The spread, or extra yield, on emerging-market bonds over U.S. Treasuries widened 21 basis points to 2.15 percentage points at 1:16 p.m. in New York, according to JPMorgan Chase & Co.'s EMBI Plus index.


Well this has been a long post if you have gotten this far. What does it all mean? Vey hard to say at this point. What we need to remember is that these kind of things can become self-fulfilling prophecies, if people believe credit is going to tighten, then it will tighten. But equally, a week from now it could all be over. Hard to say really. Volatility is certainly way up, so we could be building up for something, but then agaion we might not be. Just watch and wait time I think. But DO keep watching.

Tuesday, July 24, 2007

Retail Sales May

Well the latest retail sales news isn't exactly encouraging:

Hungarian retail sales dropped by 0.1% month on month in May, according to data adjusted for calendar and seasonal effects, the Central Statistics Office (KSH) has reported on Tuesday. This was the fifth consecutive month when the KSH detected a m/m decline, although this fall was smaller than the one in April (revised upward to -0.6% from -0.5%). Accordingly, the indicator gauging changes in the past 12 months has also dropped - it stood at -2.8% in May, which is the greatest fall detected in this decade.

Looking at the chart below it is clear that they have fallen consistently for the last five months for which we have data, and indeed apart from a spike in November-December they have been in sharp decline since last August.



This makes the NBH decision yesterday a little more surprising, since you would have thought they would want to do something to try to support domestic demand at this point.
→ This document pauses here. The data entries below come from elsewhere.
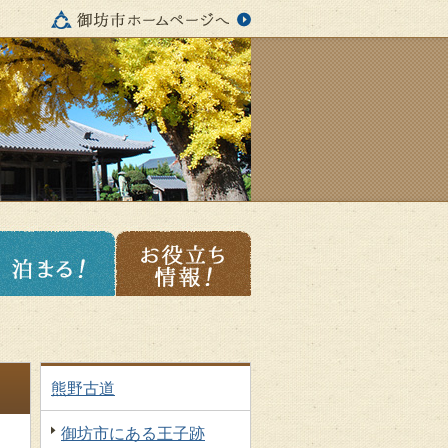
熊野古道
御坊市にある王子跡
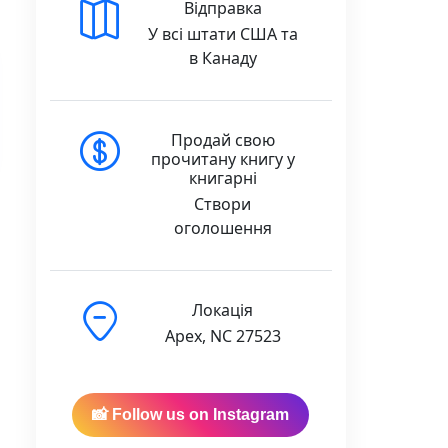
Відправка
У всі штати США та
в Канаду
Продай свою
прочитану книгу у
книгарні
Створи
оголошення
Локація
Apex, NC 27523
📸 Follow us on Instagram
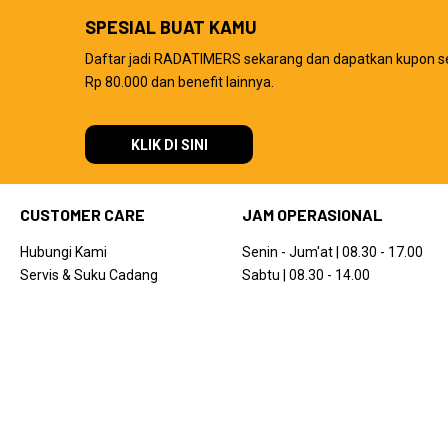
SPESIAL BUAT KAMU
Daftar jadi RADATIMERS sekarang dan dapatkan kupon s
Rp 80.000 dan benefit lainnya.
KLIK DI SINI
CUSTOMER CARE
JAM OPERASIONAL
Hubungi Kami
Senin - Jum'at | 08.30 - 17.00
Servis & Suku Cadang
Sabtu | 08.30 - 14.00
Most commentators are agreed that most of the inflation will drop out of the system in the autumn - especially since Hungary is now about to become the one new EU accession country where labour supply isn't a problem - and my only conclusion is that they must be worried about the value of the Forint and all those Swiss Franc mortgages, and not doing anything to make matters worse.

Classic textbook economics tells you that right now the best move for Hungary would be to devalue in an attempt to export its way out of trouble, and aggressively cut interest rates, while keeping a tight rein on government spending, but for one reason or another Hungary may just not be able to do this.

This is in danger of becoming a real tragedy, since this is obviously the moment of golden opportunity across Eastern Europe (as everyone else pushes up against capacity limits). But this situation will not last for ever, and again the biggest danger is a general correction with Hungary getting caught up in the mess.

We also need to keep a careful eye on the evolution of employment data. The total number of economically active people and employed people has been falling, and I have difficulty interpreting what this means. On the best account people could simple be "discouraged" and leaving the labour market. On the worst account some may be being attracted abroad by the general boom which is taking place. From this distance this is very hard to say.

The best case scenario I can see is that Hungary goes through an extended period of below par growth, just like Portugal from 2000 to date.

National Bank of Hungary Keeps Rates on Hold

Well, given the wages data we saw at the end of last week, yesterday's decision by the NBH is hardly surprising:

Members of the Hungarian Monetary Council have on Monday voted to keep rates on hold (actual outcome) and not to reduce the 7.75% base rate by 25 basis points, NBH Governor András Simor told a press conference after the policy meeting.

“The decision was rather unequivocal, but individual members did think a lot about which side to take," Simor said, reiterating that a breakdown of votes will not be revealed before the minutes of today's meeting is published on 17 August.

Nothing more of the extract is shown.